Please. If this is to set up Jeb in 2016, good luck with that. Even if he gets a majority of the Southern White vote, that won’t be enough.
RaflW
@The Moar You Know: Look, I know Clinton signed the repeal of Glass-Stegal. I blame Phil Gramm, the Original Senate Turtle, as well as Clinton and all the douches in Congress who passed the repeal.

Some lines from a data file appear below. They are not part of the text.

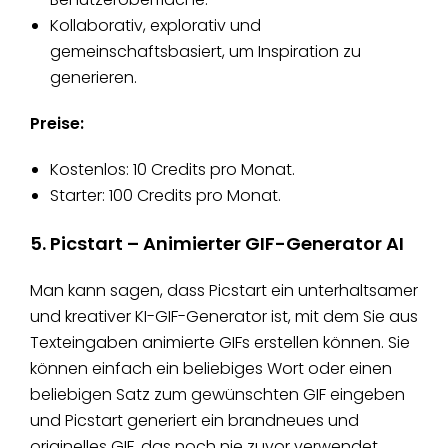
Kollaborativ, explorativ und
gemeinschaftsbasiert, um Inspiration zu
generieren.
Preise:
Kostenlos: 10 Credits pro Monat.
Starter: 100 Credits pro Monat.
5. Picstart – Animierter GIF-Generator AI
Man kann sagen, dass Picstart ein unterhaltsamer
und kreativer KI-GIF-Generator ist, mit dem Sie aus
Texteingaben animierte GIFs erstellen können. Sie
können einfach ein beliebiges Wort oder einen
beliebigen Satz zum gewünschten GIF eingeben
und Picstart generiert ein brandneues und
originelles GIF, das noch nie zuvor verwendet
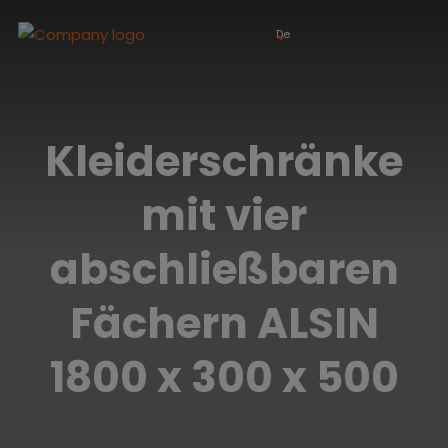
De
Kleiderschränke
mit vier
abschließbaren
Fächern ALSIN
1800 x 300 x 500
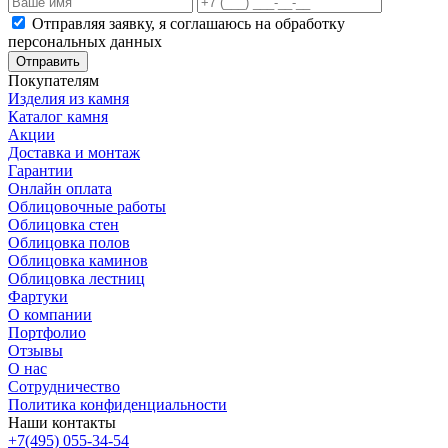
Отправляя заявку, я соглашаюсь на обработку
персональных данных
Отправить
Покупателям
Изделия из камня
Каталог камня
Акции
Доставка и монтаж
Гарантии
Онлайн оплата
Облицовочные работы
Облицовка стен
Облицовка полов
Облицовка каминов
Облицовка лестниц
Фартуки
О компании
Портфолио
Отзывы
О нас
Сотрудничество
Политика конфиденциальности
Наши контакты
+7(495) 055-34-54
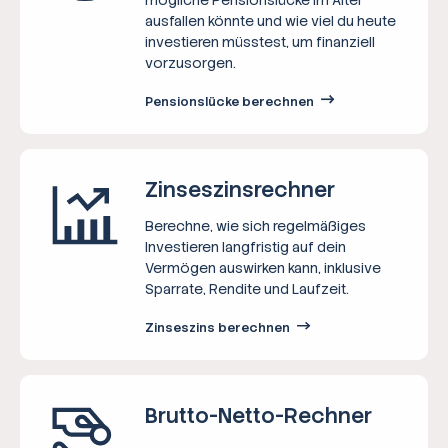
ausfallen könnte und wie viel du heute
investieren müsstest, um finanziell
vorzusorgen.
Pensionslücke berechnen
Zinseszins­rechner
Berechne, wie sich regelmäßiges
Investieren langfristig auf dein
Vermögen auswirken kann, inklusive
Sparrate, Rendite und Laufzeit.
Zinseszins berechnen
Brutto-Netto-­Rechner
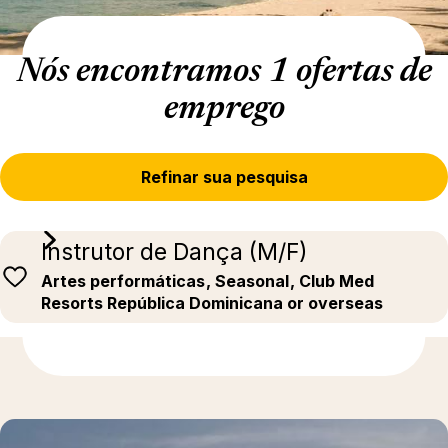
Nós encontramos 1 ofertas de
emprego
Refinar sua pesquisa
Instrutor de Dança (M/F)
Artes performáticas
, Seasonal
, Club Med
Resorts República Dominicana or overseas
Descubra mais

But Bush’s admin did preside over the agencies that, while defanged, could have bothered to do thing 1 and maybe even thing 2 about cowboy capitalism as it was happening. Enforcing retail lending laws certainly fell under the Bush admin.
Patrick
@John:
Why was it necessary? Since it wasn’t free, who paid for it? And worked better than some people feared? There are entire neighborhoods where I live where almost all the houses are in foreclosure. It is the same history in tons of cities in our country. Worked better for the well-off and banks I guess.
Bush and his people didn’t keep their eyes on the ball. and then they had to play catch-up in 2008. This was one of many reason he took a budget surplus and turned it into a huge budget deficit.
ottercliff
“Bush’s six-year economic record, from 2001 through 2006, was OK, actually.”
Translation: If you cut out the bad years, where he collapsed the economy, the rest of the years were “OK”.
Reminds me of Bush’s college grades: If you cut out the F’s & D’s, the remaining C was OK.
Ken J.
I have come to understand that the 2000 Nader voters came within about a week of achieving their goal.
If George Bush had stuck to his laissez-faire, free-market principles in late 2008, by now we would be living in a progressive New Deal 2 in the political wake of the Bush Depression, and Republicans would have very little power anywhere.
But, Bush had to play FDR. So we got enough prop-up to avoid catastrophe, but not enough to bring in a new progressive era.
Ted & Hellen
And it really is great that Barack did his part today to further the cause of that rehabilitation, don’t you think?